Polling suggests Mr. Trump got a bounce out of last week’s nominating convention, which was dominated by his law-and-order message.

Democrats have taken notice, with Mr. Biden now forcefully condemning “needless violence” — though he blames it on Mr. Trump, saying the president had a chance to lower the temperature in the county but instead has inflamed it.

Mr. Trump won 41% of the female vote in 2016 against Democratic candidate Hillary Clinton. Polling suggests he’s at about that same level now. An Economist/YouGov survey last week showed 38% backing Mr. Trump, against 53% supporting Mr. Biden.

Black women are firmly in the Biden camp, but White women are more divided depending on education level. Working-class women tend to be most supportive of Mr. Trump.

In addition to the protests against racial injustice and security, pollsters say women — and particularly mothers — are closely watching the coronavirus pandemic.

In Pennsylvania, COVID-19 was the top issue for women in a poll Mr. Madonna released last week.

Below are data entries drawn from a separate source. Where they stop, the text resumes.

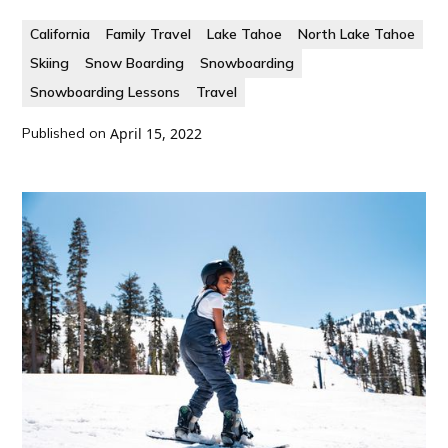
California
Family Travel
Lake Tahoe
North Lake Tahoe
Skiing
Snow Boarding
Snowboarding
Snowboarding Lessons
Travel
Published on
April 15, 2022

Mr. Warren said the pandemic could hurt Mr. Trump among women, given the grim views most Americans have of his handling of it.

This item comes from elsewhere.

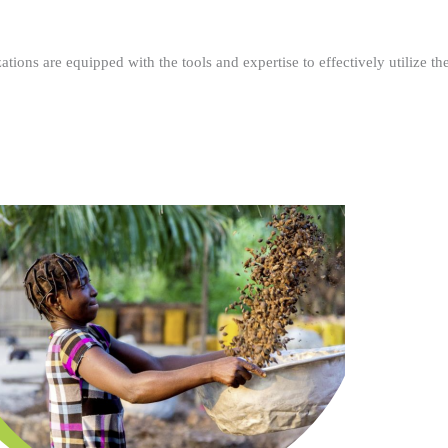
ations are equipped with the tools and expertise to effectively utilize t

“It is difficult to see how it could help him unless he comes up with a reliable vaccine before the election, although early voting will probably hurt him since many people will have voted before the vaccine is out and found to be effective,” Mr. Warren said. “I doubt very much whether an effective vaccine will come out before the election.”

But Robert Cahaly, chief pollster at the Trafalgar Group, has been surveying several swing states and found mothers — and generally all voters — are tiring of COVID-19 restrictions.

He said more than 65% of voters he has surveyed say they believe it is safe to send children back to school. Republicans have been pushing to reopen schools, while Democratic leaders have largely been saying it’s not yet safe to do so.

He also said his polling shows voters in key states such as Wisconsin are tired of unrest.

“It just started to move, and it is continuing to move,” he said. “[Trump] is only going to do better in Wisconsin.”